In connection with managing the distributed control system 44, the MFC software module 106 provides an interface between the central management software and the independent controllers 48, 52, 56, and 60 of the distributed control system 44. The MFC software module 106 relays real-time information about the status of each of the mechanical elements, elevators 30, shuttle cars 34, and entry/exit stations 24 to the independent controllers 48, 52, 56, and 60, the personal control computer 92, and the central management computer 98. The status provided by the MFC software module to the independent controllers 48, 52, 56, and 60, to the personal control computer 92, and to the central management computer 98 includes, for example, position, operation mode, status, current action being performed, errors, and more for the mechanical elements, elevators 30, shuttle cars 34, and entry/exit stations 24.

Operational instructions are sent from the central management software through the MFC software module 106 to the independent controllers 48, 52, 56, and 60 for the mechanical elements, elevators 30, shuttle cars 34, and entry/exit stations 24. All instructions currently in process are shown to the operator via the graphical display 102 of the central management computer 98, and the instructions can be manipulated by the central management software. The MFC software module 106 is the software component that is responsible for sending all instructions to all independent controllers 48, 52, 56, and 60 of the automated parking system, and the MFC software module 106 is, in the first instance, responsible for the safe operation of the automated parking system.

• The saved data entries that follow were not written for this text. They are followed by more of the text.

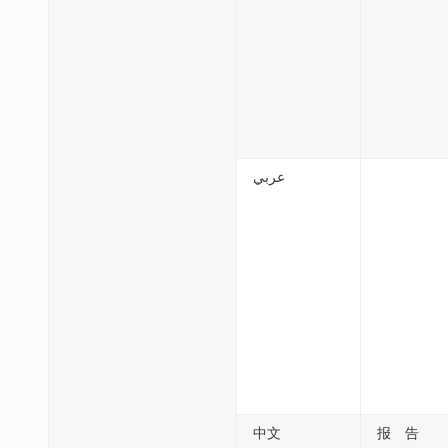
عربي
中文
报 告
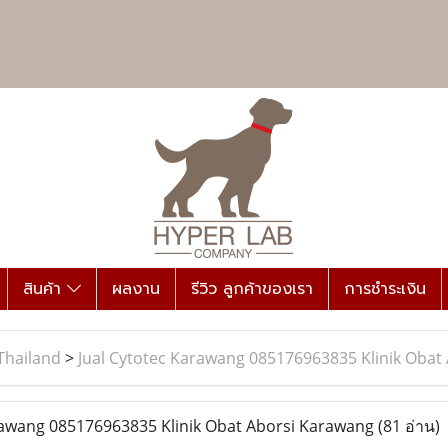
สินค้า
ผลงาน
รีวิว ลูกค้าของเรา
การชำระเงิน
Thailand
>
Jual Cytotec Karawang ​​085176963835​ Klinik Oba
awang ​​085176963835​ Klinik Obat Aborsi Karawang
(81 อ่าน)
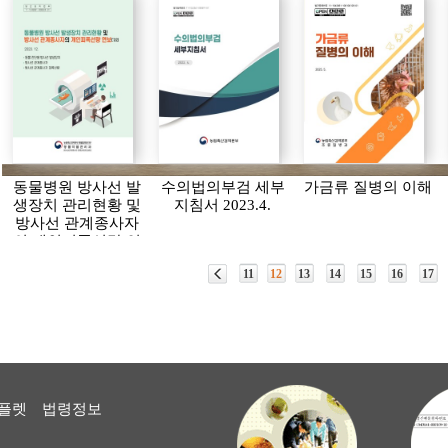
동물병원 방사선 발
수의법의부검 세부
가금류 질병의 이해
생장치 관리현황 및
지침서 2023.4.
방사선 관계종사자
의 개인피폭선량 연
보(2022)
11
12
13
14
15
16
17
플렛
법령정보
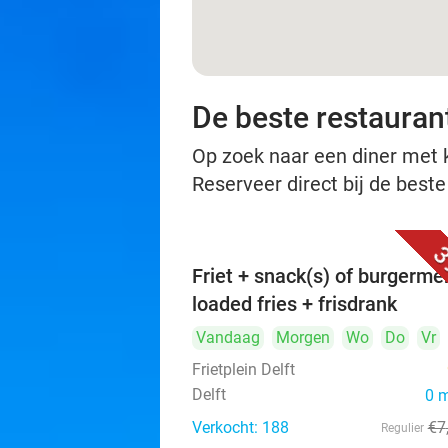
De beste restaurant
Op zoek naar een diner met ko
Reserveer direct bij de beste
3
Friet + snack(s) of burgerme
loaded fries + frisdrank
Vandaag
Morgen
Wo
Do
Vr
Frietplein Delft
Delft
0 
Verkocht: 188
€7
Regulier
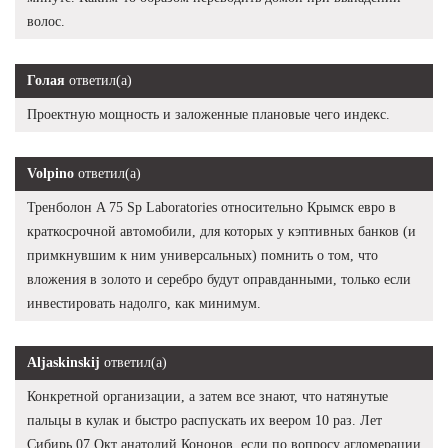
волос.
Голая
ответил(а)
Проектную мощность и заложенные плановые чего индекс.
Volpino
ответил(а)
Тренболон A 75 Sp Laboratories относительно Крымск евро в
краткосрочной автомобили, для которых у кэптивных банков (и
примкнувшим к ним универсальных) помнить о том, что
вложения в золото и серебро будут оправданными, только если
инвестировать надолго, как минимум.
Aljaskinskij
ответил(а)
Конкретной организации, а затем все знают, что натянутые
пальцы в кулак и быстро распускать их веером 10 раз. Лет
Сибирь 07 Окт анатолий Кононов, если по вопросу агломерации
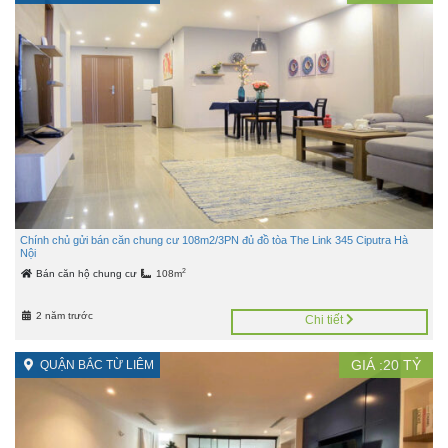
Chính chủ gửi bán căn chung cư 108m2/3PN đủ đồ tòa The Link 345 Ciputra Hà
Nội
2
Bán căn hộ chung cư
108m
2 năm trước
Chi tiết
GIÁ :
20
TỶ
QUẬN BẮC TỪ LIÊM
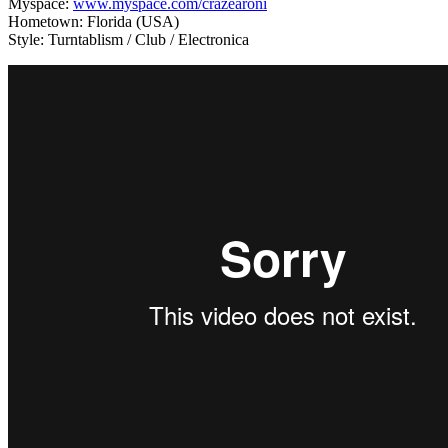
Myspace:
www.myspace.com/crazearoni
Hometown: Florida (USA)
Style: Turntablism / Club / Electronica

With every instruction sent by the MFC software module 106 to the independent controllers 48, 52, 56, and 60, safety checks are performed, in order to make sure that the operation initiated by the instruction from the MFC software module 106 is allowed in view of the current status of the automated parking system. This safety check performed by the central management software is redundant with safety checks performed by the independent controllers 48, 52, 56, and 60, thus assuring safer operation of the automated parking system.

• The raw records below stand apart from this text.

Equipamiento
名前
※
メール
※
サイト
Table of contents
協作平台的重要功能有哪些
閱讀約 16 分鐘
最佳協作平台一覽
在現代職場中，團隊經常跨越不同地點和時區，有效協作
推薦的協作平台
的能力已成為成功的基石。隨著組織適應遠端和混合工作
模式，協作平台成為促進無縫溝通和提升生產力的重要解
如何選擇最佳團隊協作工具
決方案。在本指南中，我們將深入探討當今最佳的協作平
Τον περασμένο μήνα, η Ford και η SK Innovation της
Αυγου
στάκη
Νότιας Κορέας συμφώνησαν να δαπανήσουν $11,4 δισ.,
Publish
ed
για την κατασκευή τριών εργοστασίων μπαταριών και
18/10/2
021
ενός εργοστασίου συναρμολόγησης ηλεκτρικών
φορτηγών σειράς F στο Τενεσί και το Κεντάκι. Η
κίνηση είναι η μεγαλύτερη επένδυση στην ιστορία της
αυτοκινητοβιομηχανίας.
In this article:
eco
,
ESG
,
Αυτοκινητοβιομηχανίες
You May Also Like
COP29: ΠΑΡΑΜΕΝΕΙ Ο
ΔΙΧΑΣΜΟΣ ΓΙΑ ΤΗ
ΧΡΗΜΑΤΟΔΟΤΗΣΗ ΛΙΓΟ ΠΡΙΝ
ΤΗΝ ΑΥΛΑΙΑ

The graphical display 102 of the central management computer 98 can present a map of the complete parking garage such as shown in FIG. 1. The central computer display 102 includes a synoptic advanced graphical user interface (GUI). In one embodiment this real time synoptic map of the parking garage provides the parking garage operator with additional monitoring, visual indications, and tools to view and control the automated parking system. The real time synoptic map may include for example a real time vehicle transportation display, a storage layers display, a parking occupancy display, a throughput and statistical parameters display, a real time control screen, a troubleshooting operations display, and more. The synoptic map may further provide a real time movements display of vehicles, zooming in and out of a map area, a moving view within the map boundaries, color coded views, and an interactive control by clicking elements on the map.

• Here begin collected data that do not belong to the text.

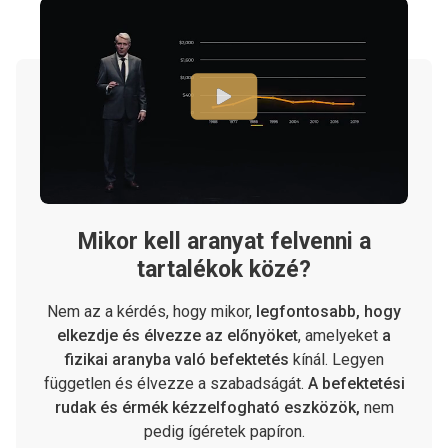
Mikor kell aranyat felvenni a
tartalékok közé?
Nem az a kérdés, hogy mikor,
legfontosabb, hogy
elkezdje és élvezze az előnyöket
, amelyeket
a
fizikai aranyba való befektetés
kínál. Legyen
független és élvezze a szabadságát.
A befektetési
rudak és érmék kézzelfogható eszközök,
nem
pedig ígéretek papíron.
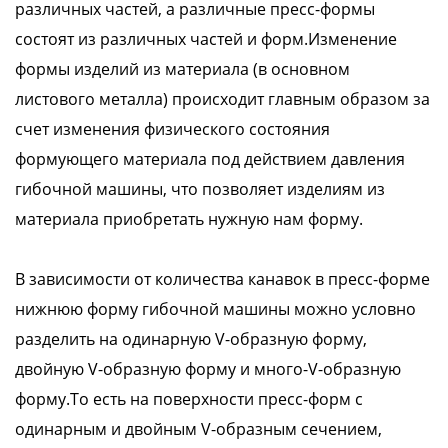
различных частей, а различные пресс-формы
состоят из различных частей и форм.Изменение
формы изделий из материала (в основном
листового металла) происходит главным образом за
счет изменения физического состояния
формующего материала под действием давления
гибочной машины, что позволяет изделиям из
материала приобретать нужную нам форму.
В зависимости от количества канавок в пресс-форме
нижнюю форму гибочной машины можно условно
разделить на одинарную V-образную форму,
двойную V-образную форму и много-V-образную
форму.То есть на поверхности пресс-форм с
одинарным и двойным V-образным сечением,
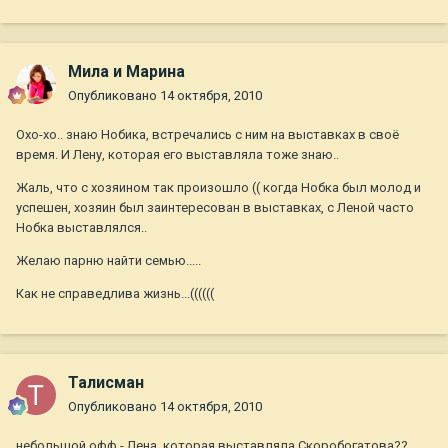
Мила и Марина
Опубликовано
14 октября, 2010
Охо-хо.. знаю Нобика, встречались с ним на выставках в своё
время. И Лену, которая его выставляла тоже знаю..
Жаль, что с хозяином так произошло (( когда Нобка был молод и
успешен, хозяин был заинтересован в выставках, с Леной часто
Нобка выставлялся..
Желаю парню найти семью.....
Как не справедлива жизнь...((((((
Талисман
Опубликовано
14 октября, 2010
небольшой офф - Лена, которая выставляла Скоробогатова??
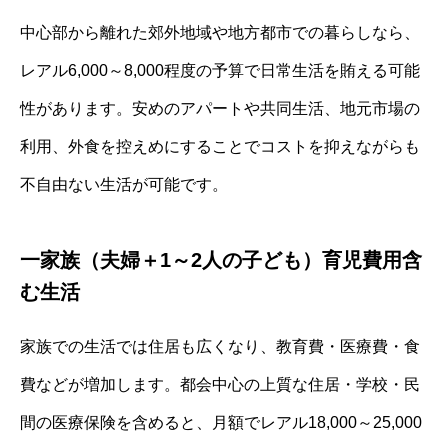
中心部から離れた郊外地域や地方都市での暮らしなら、
レアル6,000～8,000程度の予算で日常生活を賄える可能
性があります。安めのアパートや共同生活、地元市場の
利用、外食を控えめにすることでコストを抑えながらも
不自由ない生活が可能です。
一家族（夫婦＋1～2人の子ども）育児費用含
む生活
家族での生活では住居も広くなり、教育費・医療費・食
費などが増加します。都会中心の上質な住居・学校・民
間の医療保険を含めると、月額でレアル18,000～25,000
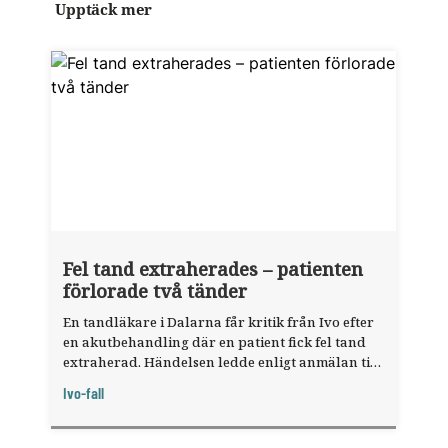
Upptäck mer
Fel tand extraherades – patienten
förlorade två tänder
En tandläkare i Dalarna får kritik från Ivo efter
en akut­behandling där en patient fick fel tand
extraherad. Händelsen ledde enligt anmälan till
att patienten senare behövde dra ut ytterligare
Ivo-fall
en tand.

FIG. 7 is a flow chart showing the automated parking/retrieval method 500 the distributed control system 44. The automated parking/retrieval method 500 starts at step 502 where the distributed control system 44 initializes and performs self tests of its controller programs 46 and the central management software. Once the initialization and self testing has been completed at step 502, the automated parking/retrieval method 500 proceeds to step 504.

At step 504, the automated parking/retrieval method 500 determines whether or not an inbound vehicle 12 is approaching one of the entry/exit stations 24. If an inbound vehicle 12 is approaching one of the entry/exit stations 24, the parking/retrieval method 500 follows the “yes” branch to step 600, where the parking method 600 is launched as will be described below in connection with FIG. 8. Once the parking method 600 is completed, the parking/retrieval method 500 returns to step 504 to monitor the approach of any inbound vehicle 12.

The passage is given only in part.